Work required: When the string "cago" occurs in a line of the listing below, return that line.

Available records:
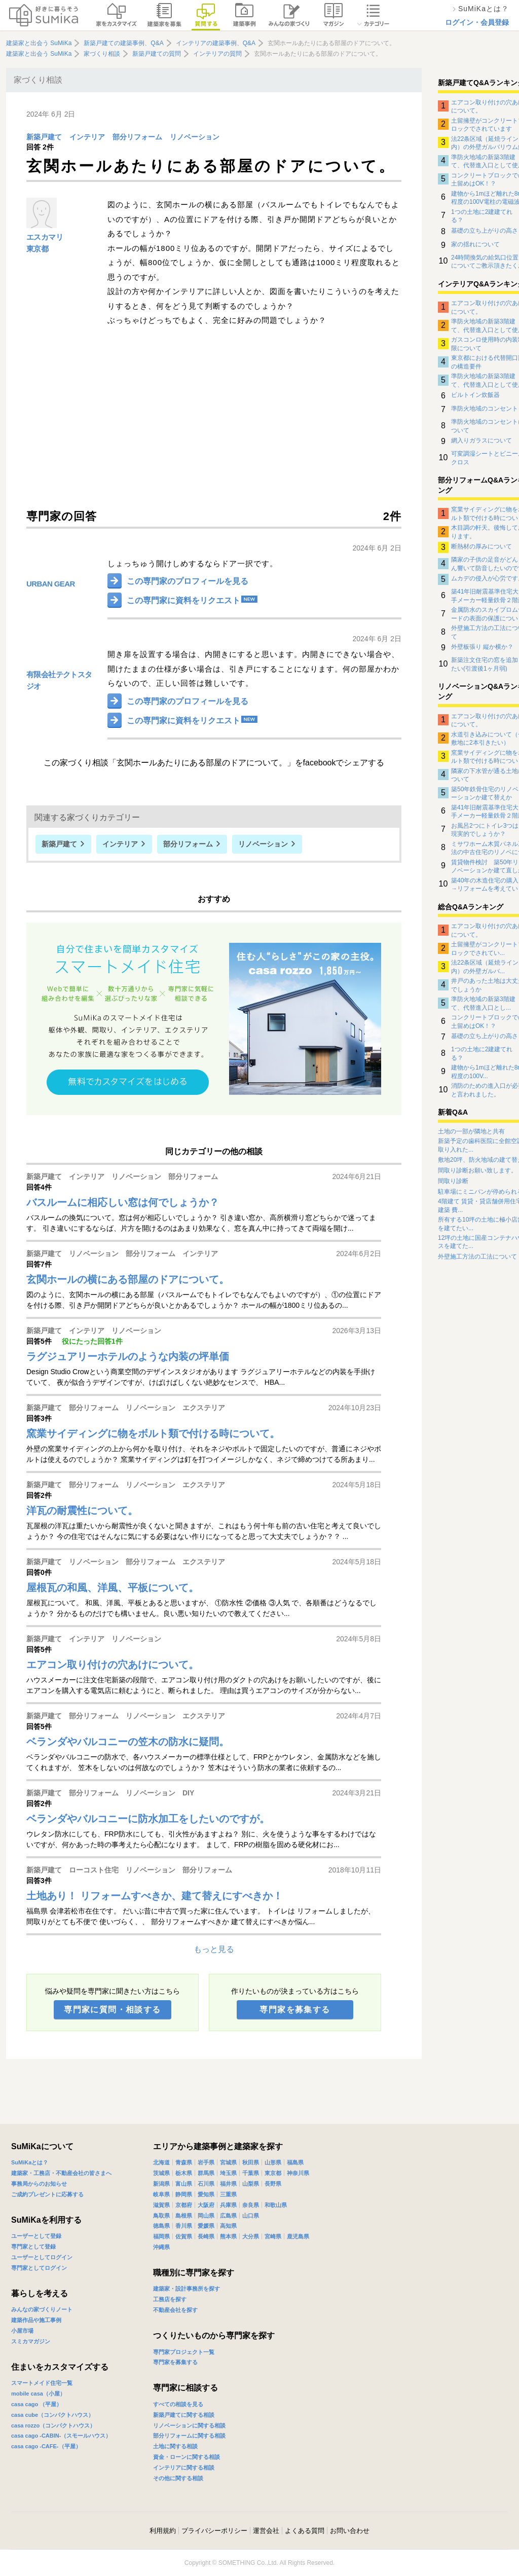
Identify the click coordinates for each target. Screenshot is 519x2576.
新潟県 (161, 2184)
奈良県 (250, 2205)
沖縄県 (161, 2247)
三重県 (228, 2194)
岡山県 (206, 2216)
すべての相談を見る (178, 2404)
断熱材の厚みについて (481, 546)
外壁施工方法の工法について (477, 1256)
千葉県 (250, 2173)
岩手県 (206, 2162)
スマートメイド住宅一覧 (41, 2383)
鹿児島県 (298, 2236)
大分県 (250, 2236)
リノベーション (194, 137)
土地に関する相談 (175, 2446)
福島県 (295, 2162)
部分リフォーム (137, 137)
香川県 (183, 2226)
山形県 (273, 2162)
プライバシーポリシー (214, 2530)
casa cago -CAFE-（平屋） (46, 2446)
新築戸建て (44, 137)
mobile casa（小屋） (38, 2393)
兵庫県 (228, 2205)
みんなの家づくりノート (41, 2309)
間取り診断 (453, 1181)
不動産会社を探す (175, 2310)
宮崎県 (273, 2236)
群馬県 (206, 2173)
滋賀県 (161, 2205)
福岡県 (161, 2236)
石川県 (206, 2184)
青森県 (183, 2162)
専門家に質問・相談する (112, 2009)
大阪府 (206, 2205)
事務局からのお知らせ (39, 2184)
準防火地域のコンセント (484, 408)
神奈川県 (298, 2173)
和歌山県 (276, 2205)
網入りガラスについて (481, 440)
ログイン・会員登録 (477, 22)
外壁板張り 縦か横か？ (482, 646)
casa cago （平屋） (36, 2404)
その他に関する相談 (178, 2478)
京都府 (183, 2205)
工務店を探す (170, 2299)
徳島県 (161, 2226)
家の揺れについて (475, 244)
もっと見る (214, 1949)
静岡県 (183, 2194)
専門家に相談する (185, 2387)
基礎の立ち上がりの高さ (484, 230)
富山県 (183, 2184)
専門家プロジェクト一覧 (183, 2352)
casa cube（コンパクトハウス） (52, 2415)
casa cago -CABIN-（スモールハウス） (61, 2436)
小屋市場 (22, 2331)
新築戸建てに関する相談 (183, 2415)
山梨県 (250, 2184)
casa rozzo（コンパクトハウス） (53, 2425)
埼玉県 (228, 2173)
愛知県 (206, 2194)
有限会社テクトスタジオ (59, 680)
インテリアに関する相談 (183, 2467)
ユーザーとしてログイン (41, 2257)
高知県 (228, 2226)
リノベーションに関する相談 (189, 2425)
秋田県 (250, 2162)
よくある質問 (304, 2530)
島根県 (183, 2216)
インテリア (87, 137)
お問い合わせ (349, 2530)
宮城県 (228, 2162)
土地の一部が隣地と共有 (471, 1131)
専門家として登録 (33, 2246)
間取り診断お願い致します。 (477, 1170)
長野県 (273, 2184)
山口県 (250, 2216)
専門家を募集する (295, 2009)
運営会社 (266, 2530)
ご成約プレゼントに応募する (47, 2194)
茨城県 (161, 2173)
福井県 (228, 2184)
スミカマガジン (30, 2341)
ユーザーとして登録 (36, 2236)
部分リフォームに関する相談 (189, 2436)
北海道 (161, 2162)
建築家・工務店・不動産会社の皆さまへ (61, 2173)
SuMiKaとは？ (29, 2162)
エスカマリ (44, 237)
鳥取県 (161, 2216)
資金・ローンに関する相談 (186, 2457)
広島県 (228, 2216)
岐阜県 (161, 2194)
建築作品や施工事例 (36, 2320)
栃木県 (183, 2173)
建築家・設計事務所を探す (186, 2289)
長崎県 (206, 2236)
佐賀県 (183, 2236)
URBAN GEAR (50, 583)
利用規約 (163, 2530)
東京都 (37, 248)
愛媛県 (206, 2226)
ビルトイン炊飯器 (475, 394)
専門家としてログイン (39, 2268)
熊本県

Exercise result:
casa cago -CAFE-（平屋） (46, 2446)
casa cago （平屋） (36, 2404)
casa cago -CABIN-（スモールハウス） (61, 2436)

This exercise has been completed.